With this in mind we should try and engage with everything in life with a positive mindset. Henry Ford is quoted as saying, "Those who believe they can do something and those who believe they can't are both right." What he's saying is that it's the belief that you're able to do it that tends to push you towards actually achieving something. The contrary is true as well. If you believe you can't do it then you tend not to achieve the thing.
This isn't purely down to the belief itself but it's down to how you appraise challenges in the lead up to achieving something. It's very rare that things we plan to do happen exactly the way that we planned them. There tend to be hiccups, bumps in the road, and challenges that we have to go through in order to achieve. If you approach all of these challenges with an optimistic mindset from the get-go, you are more likely to take that challenge on board, push through, and get out the other side. If you go into those challenges with a negative mindset, you are more likely to think: "Why is this always happening to me? Is it really worth the challenge? Should I just give up now?" That is why both people are correct.
There is a specific location for everything
Our brains enjoy having rules to follow. One of those rules is the context of where things happen, where activities happen. For example we travel to work, we complete work at the office, and then we come home and we rest. This is why if you try to work from home from your bed, the quality of your work is a lot lower than if you had a workplace even in the home, such as a home office. This is because there should be a place for everything and that place can be specific for you. One person's sofa might be where they read, while another person's sofa might be where they rest.
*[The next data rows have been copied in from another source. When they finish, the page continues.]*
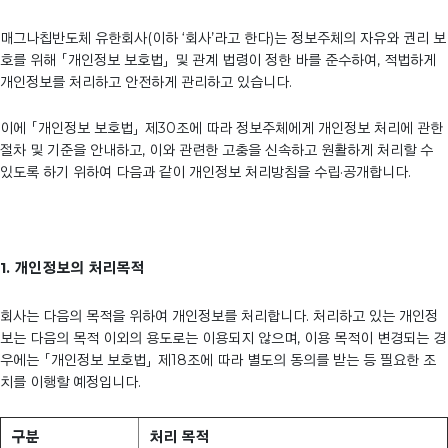
매그나칩반도체 유한회사(이하 ‘회사’라고 한다)는 정보주체의 자유와 권리 보
호를 위해 「개인정보 보호법」 및 관계 법령이 정한 바를 준수하여, 적법하게
개인정보를 처리하고 안전하게 관리하고 있습니다.
이에 「개인정보 보호법」 제30조에 따라 정보주체에게 개인정보 처리에 관한
절차 및 기준을 안내하고, 이와 관련한 고충을 신속하고 원활하게 처리할 수
있도록 하기 위하여 다음과 같이 개인정보 처리방침을 수립·공개합니다.
1. 개인정보의 처리목적
회사는 다음의 목적을 위하여 개인정보를 처리합니다. 처리하고 있는 개인정
보는 다음의 목적 이외의 용도로는 이용되지 않으며, 이용 목적이 변경되는 경
우에는 「개인정보 보호법」 제18조에 따라 별도의 동의를 받는 등 필요한 조
치를 이행할 예정입니다.
구분
처리 목적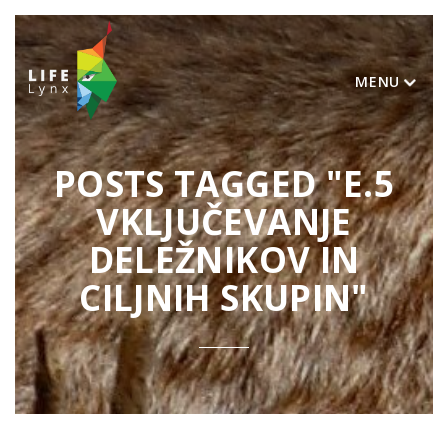
MENU
POSTS TAGGED "E.5
VKLJUČEVANJE
DELEŽNIKOV IN
CILJNIH SKUPIN"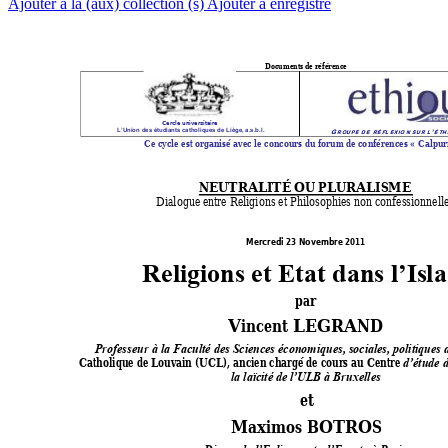
Ajouter à la (aux) collection (s)
Ajouter à enregistré
Document
s de référence
Cercle universitaire 
L’Union des étudiants catholiques de Liège, a.s.b.l.
G
’
R O
U
P
E  
D E
  R
É F
L E
X I
O N
S U
R
  L
É T
H
Ce cycle est organisé ave
c le concours du fo
rum de co
nférences «
 Calpur
NEUTRALITÉ OU
 PLURA
LISME 
Dialogue entre Religions et Philosophies non confessionnelle
Mercredi 
23
 Novembre 2011 
Religions et Etat da
ns l’Is
l
par 
Vincent LEGRAND  
Professeur à la Faculté des Sciences économiques, sociales, politiques d
Catholique de Louvain (UCL), ancien chargé de cours au Centre 
d’étude d
la laïcité de l’ULB à Bruxelles
et  
Maximos BOTROS 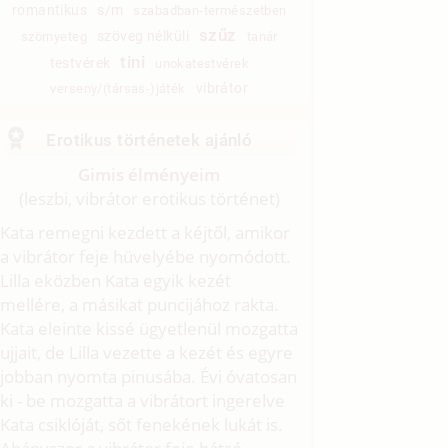
romantikus
s/m
szabadban-természetben
szűz
szöveg nélküli
szörnyeteg
tanár
tini
testvérek
unokatestvérek
vibrátor
verseny/(társas-)játék
Erotikus történetek ajánló
Gimis élményeim
(leszbi, vibrátor erotikus történet)
Kata remegni kezdett a kéjtől, amikor
a vibrátor feje hüvelyébe nyomódott.
Lilla eközben Kata egyik kezét
mellére, a másikat puncijához rakta.
Kata eleinte kissé ügyetlenül mozgatta
ujjait, de Lilla vezette a kezét és egyre
jobban nyomta pinusába. Évi óvatosan
ki - be mozgatta a vibrátort ingerelve
Kata csiklóját, sőt fenekének lukát is.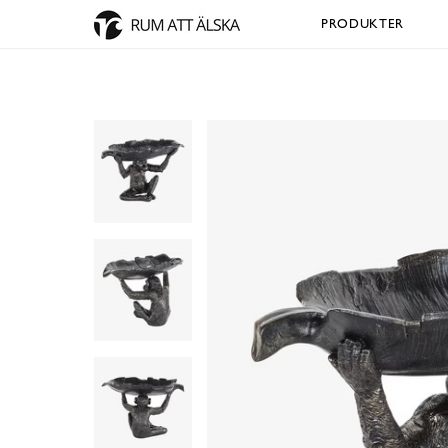
PRODUKTER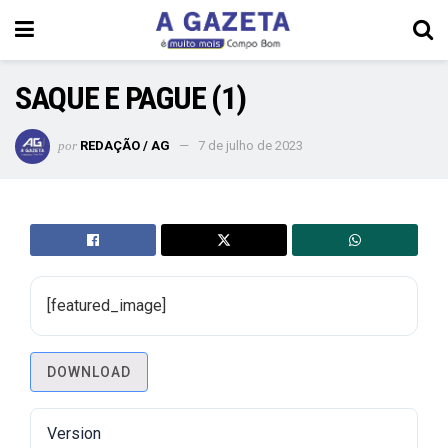
SAQUE E PAGUE (1)
por
REDAÇÃO / AG
7 de julho de 2023
[featured_image]
DOWNLOAD
Version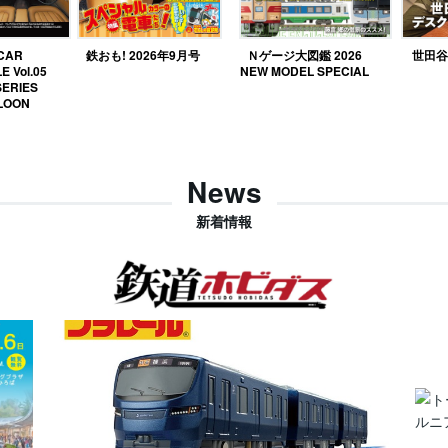
 CAR
鉄おも! 2026年9月号
Ｎゲージ大図鑑 2026
世田谷ベ
E Vol.05
NEW MODEL SPECIAL
SERIES
LOON
News
新着情報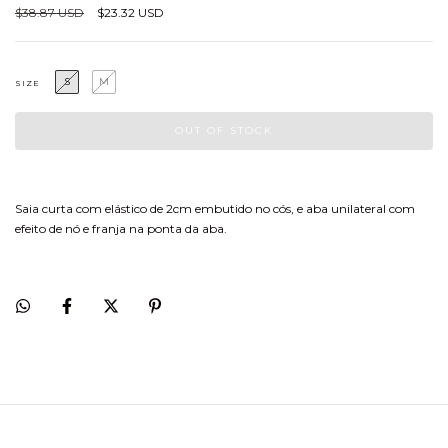
$38.87 USD
$23.32 USD
S
M
SIZE
Saia curta com elástico de 2cm embutido no cós, e aba unilateral com
efeito de nó e franja na ponta da aba.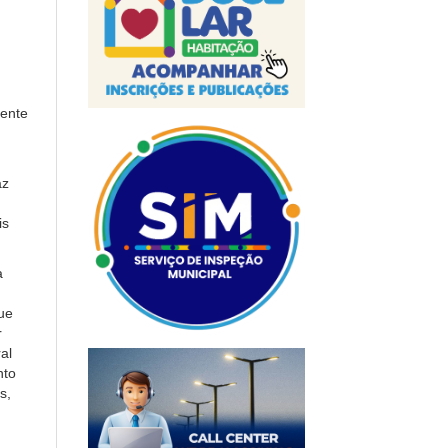
iente
az
is
a
ue
r
al
nto
s,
Part of the reason why technology in bed is so damaging is because every time that you are lying in bed on your phone scrolling through social media, you're diluting the signal to your brain that the bed is where you rest and where you sleep. Every time that you pick up your phone you are signalling to your brain that it's okay to be on your phone in bed and so over time you have more urges to pick up your phone when you are lying in bed as opposed to falling asleep as you probably once did.
There was a study completed with people suffering from insomnia. They were told that they were only allowed to get into bed when they felt tired and if they stayed in bed for more than 10 minutes without falling asleep they had to get up, leave the room, go somewhere else until they felt tired again, then go back to bed, and the process followed again and again. Eventually the people that were part of the study who were previously struggling with insomnia were able to re-associate bed with sleep and so were able then to start sleeping better.
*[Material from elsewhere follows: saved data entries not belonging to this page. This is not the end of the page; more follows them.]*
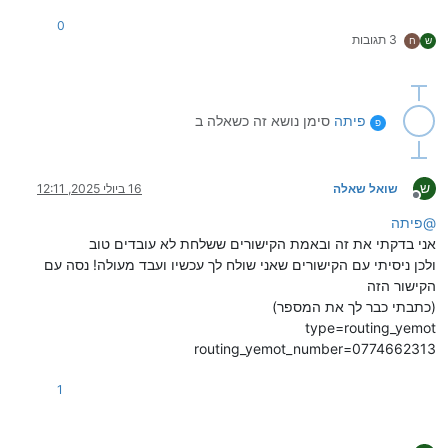
0
3 תגובות
ש
ח
פיתה
סימן נושא זה כשאלה ב
פ
ש
שואל שאלה
16 ביולי 2025, 12:11
מנותק
@
פיתה
אני בדקתי את זה ובאמת הקישורים ששלחת לא עובדים טוב
ולכן ניסיתי עם הקישורים שאני שולח לך עכשיו ועבד מעולה! נסה עם
הקישור הזה
(כתבתי כבר לך את המספר)
type=routing_yemot
routing_yemot_number=0774662313
1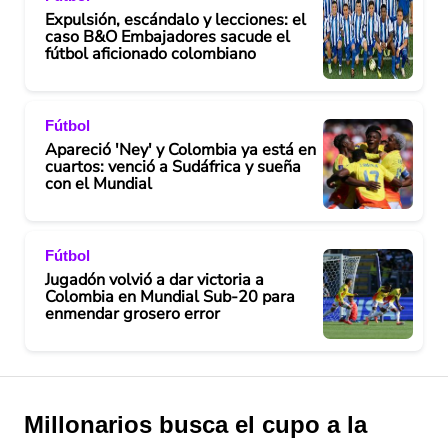
Expulsión, escándalo y lecciones: el
caso B&O Embajadores sacude el
fútbol aficionado colombiano
Fútbol
Apareció 'Ney' y Colombia ya está en
cuartos: venció a Sudáfrica y sueña
con el Mundial
Fútbol
Jugadón volvió a dar victoria a
Colombia en Mundial Sub-20 para
enmendar grosero error
Millonarios busca el cupo a la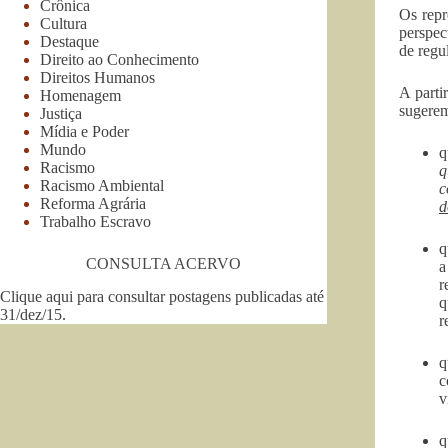
Crônica
Os repr
Cultura
perspec
Destaque
de regu
Direito ao Conhecimento
Direitos Humanos
A parti
Homenagem
sugere
Justiça
Mídia e Poder
Mundo
q
Racismo
q
Racismo Ambiental
c
Reforma Agrária
d
Trabalho Escravo
q
CONSULTA ACERVO
a
r
Clique aqui para consultar postagens publicadas até
q
31/dez/15
.
r
q
c
v
q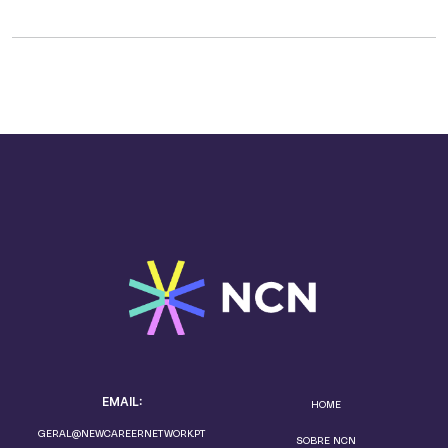
EMAIL:
HOME
GERAL@NEWCAREERNETWORK.PT
SOBRE NCN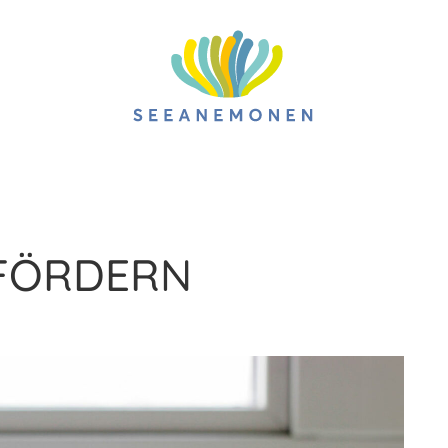
 FÖRDERN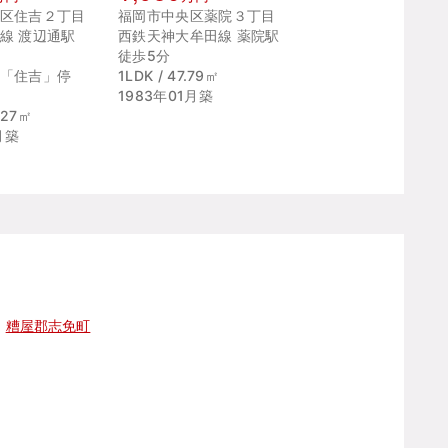
区住吉２丁目
福岡市中央区薬院３丁目
線 渡辺通駅
西鉄天神大牟田線 薬院駅
徒歩5分
 「住吉」停
1LDK / 47.79㎡
1983年01月築
5.27㎡
月築
糟屋郡志免町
The point and call safety system
The point-and-call system is something that was brought into Japan's railways in the early 1900s. It's used as a method to stop accidents and mistakes from happening because people aren't fully engaged in the task that they're doing. The way that it works is they point at the thing that they're going to be engaging with. They call it out for what it is and then they enact the action. For example a train driver might point at his controls as he engages with them, as well as pointing at signs and indicators outside of the train. By pointing using visual aids and calling them out using auditory senses, you engage fully with the thing that you're doing.
Imagine your route to work. You may have driven it a hundred times. You may have driven it a thousand times. Over the past seven days, can you point out anything specific about the route that you took? Probably not because it's so ingrained into your everyday life that it just comes and goes without much thought at all. You've become numb to what that route is and therefore you don't have to pay full attention to it. You're able to switch off slightly while you're driving because you know the route that you're taking but is that the safest way of driving? Someone could jump out in front of you at any point, an animal could run across the road - suddenly your brain is back engaged but had it been engaged from the start you might have spotted the animal from further away and been able to slow down accordingly. By using the point and call safety system, the Japanese railways were able to reduce errors by 85% and cut accidents by 30% simply by taking an action from being unconscious to being conscious.
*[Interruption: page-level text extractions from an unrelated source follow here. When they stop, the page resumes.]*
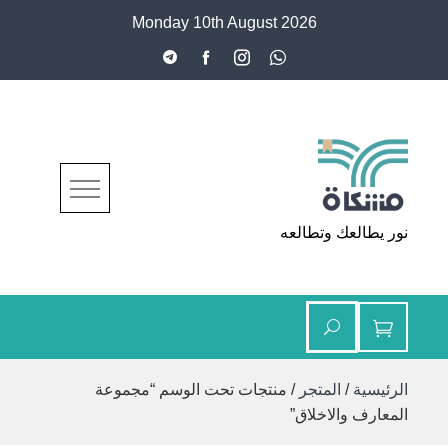
Ski
Monday 10th August 2026
t
conten
مشكاة
نور يطالعك وتطالعه
الرئيسية
/
المتجر
/ منتجات تحت الوسم “مجموعة
المعارف والاخلاق”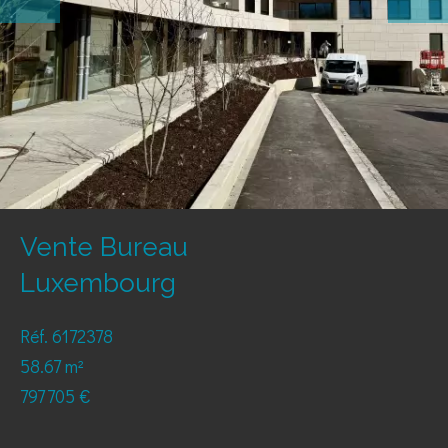
Vente Bureau
Luxembourg
Réf. 6172378
58.67 m²
797 705 €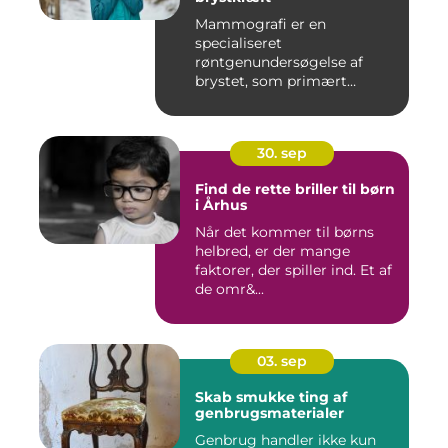
Mammografi er en
specialiseret
røntgenundersøgelse af
brystet, som primært
anven...
30. sep
Find de rette briller til børn
i Århus
Når det kommer til børns
helbred, er der mange
faktorer, der spiller ind. Et af
de omr&...
03. sep
Skab smukke ting af
genbrugsmaterialer
Genbrug handler ikke kun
Try it tomorrow on your way to work. Rather than just driving the same route that you always do, disengaging or listening to the radio, call out everything that you do. I'm now turning right. I'm now indicating to go round the roundabout. There is a roundabout coming up in 100 m. See how much more engaged you are with the route that you're taking and the driving that you're doing. I'd be interested to see what your experience of this is and whether you find it helpful or not.